Judge Howell recognized that independent lawyers have long been recognized as ensuring that the Americal judicial system administers fair and impartial justice. Judges can only respond to cases brought by lawyers. The United States Supreme Court has embraced the need for the independence of the bar by noting that “[e]liminating lawyers as the guardians of the rule of law removes a major impediment to the path to more power.” She also cited Alexis de Tocqueville, who noted that “the authority... intrusted to members of the legal profession... is the most powerful existing security against the excesses of democracy.

I am hopeful that the panel of the D.C. Circuit hearing the appeal will agree with Judge Howell. In its brief appealing her order, the government focused solely on threshold issues such as justiciability (with respect to security clearances), ripeness (not all of the threatened actions had yet taken effect), government’s right to claim protected speech, and severability if the court were to conclude that the obvious retaliatory purpose language in the preamble to the order had to be stricken, the actions of the order could still survive. But the government never defended the president’s actions on the merits.

Should the appellate court agree with the district court, the real risk is if the government decides to appeal to the Supreme Court. Given that court’s recent decisions it is hard to predict how it would rule, even on a case where the merits so obviously favor the law firms rather than the president.

Which brings me, finally, to the Principles Governing the Independence of the Legal Profession, a project spearheaded by several former federal judges who are members of the Article III coalition, a subsidiary of Keep Our Republic, an organization dedicated to protecting democracy and the rule of law.

The six principles are short and direct. Drafted in response to these unconstitutional attacks on professional independence, they urge all members of the bar, bar associations, and in house counsel to adopt the Principles as an easy, but very important first step, in defending the independence of their profession. The six principles spell out how to do exactly that. Here is the short version of the principles:

1. Practice law free from government coercion or retaliation for protected First Amendment activity including representing clients and all of their claims (including suits against the government) donating to causes of concern, expressing beliefs regarding the value of equal opportunity.

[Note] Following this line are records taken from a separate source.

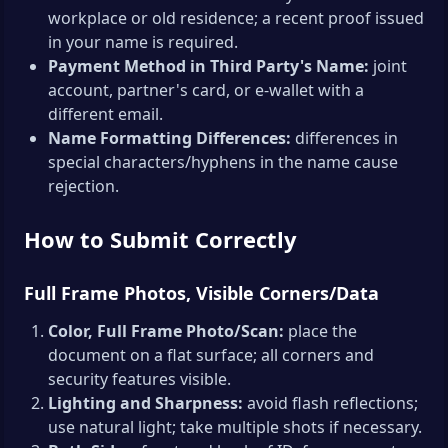
workplace or old residence; a recent proof issued
in your name is required.
Payment Method in Third Party's Name:
joint
account, partner's card, or e-wallet with a
different email.
Name Formatting Differences:
differences in
special characters/hyphens in the name cause
rejection.
How to Submit Correctly
Full Frame Photos, Visible Corners/Data
Color, Full Frame Photo/Scan:
place the
document on a flat surface; all corners and
security features visible.
Lighting and Sharpness:
avoid flash reflections;
use natural light; take multiple shots if necessary.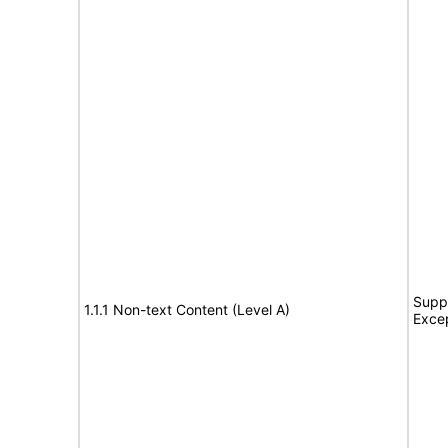
Suppo
1.1.1 Non-text Content (Level A)
Exce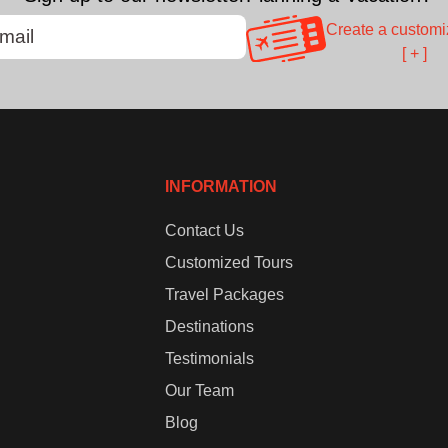
Create a customi
[ + ]
INFORMATION
Contact Us
Customized Tours
Travel Packages
Destinations
Testimonials
Our Team
Blog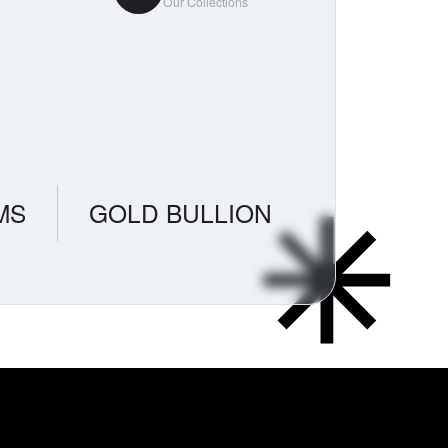
Our Collections
MS
GOLD BULLION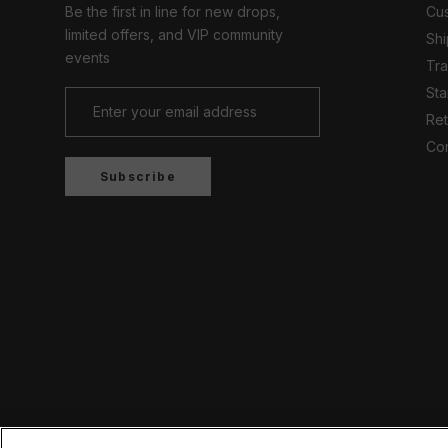
Be the first in line for new drops,
Cus
limited offers, and VIP community
Shi
events
Tr
Sta
Ret
Con
Subscribe
Country/region
UNITED KINGDOM (GBP £)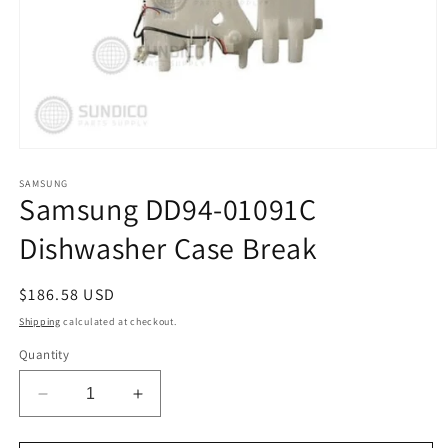
Open
media
1
SAMSUNG
Samsung DD94-01091C
in
modal
Dishwasher Case Break
Regular
$186.58 USD
price
Shipping
calculated at checkout.
Quantity
Decrease
Increase
quantity
quantity
for
for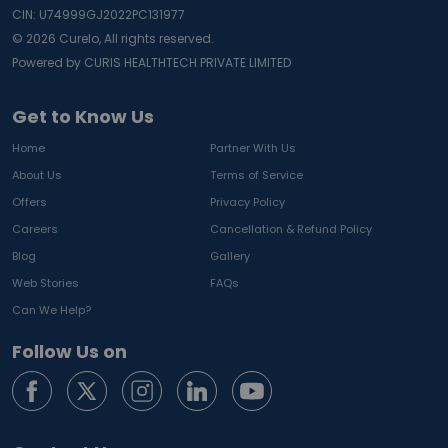
CIN: U74999GJ2022PC131977
©
2026
Curelo, All rights reserved.
Powered by CURIS HEALTHTECH PRIVATE LIMITED
Get to Know Us
Home
Partner With Us
About Us
Terms of Service
Offers
Privacy Policy
Careers
Cancellation & Refund Policy
Blog
Gallery
Web Stories
FAQs
Can We Help?
Follow Us on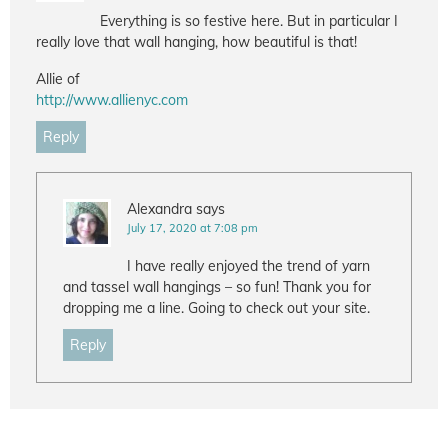
Everything is so festive here. But in particular I
really love that wall hanging, how beautiful is that!
Allie of
http://www.allienyc.com
Reply
Alexandra
says
July 17, 2020 at 7:08 pm
I have really enjoyed the trend of yarn
and tassel wall hangings – so fun! Thank you for
dropping me a line. Going to check out your site.
Reply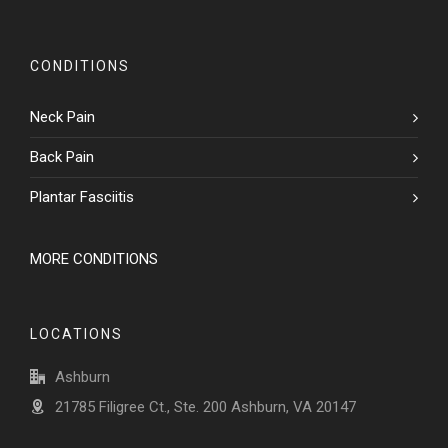
CONDITIONS
Neck Pain
Back Pain
Plantar Fasciitis
MORE CONDITIONS
LOCATIONS
Ashburn
21785 Filigree Ct., Ste. 200 Ashburn, VA 20147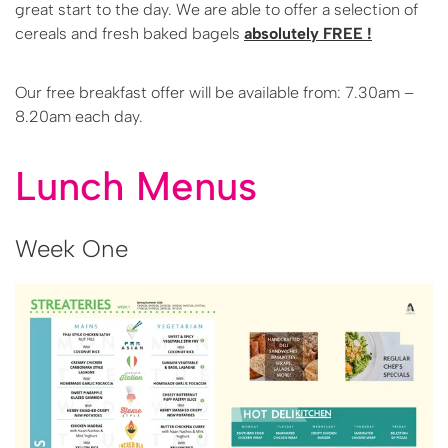
great start to the day. We are able to offer a selection of
cereals and fresh baked bagels
absolutely FREE !
Our free breakfast offer will be available from: 7.30am –
8.20am each day.
Lunch Menus
Week One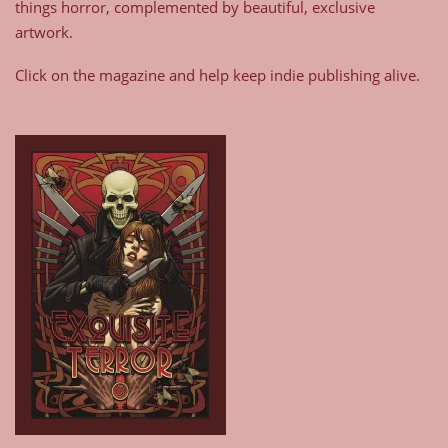
things horror, complemented by beautiful, exclusive
artwork.
Click on the magazine and help keep indie publishing alive.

2. Adhere to the Rules of Professional Conduct including the duty to represent clients on the issues on which they seek representation.

3. Provide legal services to those in need (either directly or to an organization that a firm might assist). Protect the rule of law safe from government interference. Provide equal access to justice.

4. Maintain public confidence in the actual and perceived integrity of the legal process.

5. Encourage others to support these principles including clients (i.e. businesses), bar associations, federal and state governments

6. Refuse to accept representation where a condition of doing so would violate any of these principles.

As of today, over 800 individual attorneys, over 70 former judges, 35 organizations, including the New York County Lawyers Association and the New York City Bar Association have endorsed the principles. More endorsements would be most welcome.

Hon. Shira A. Scheindlin, U.S. District Judge, Southern District of New York (Ret.)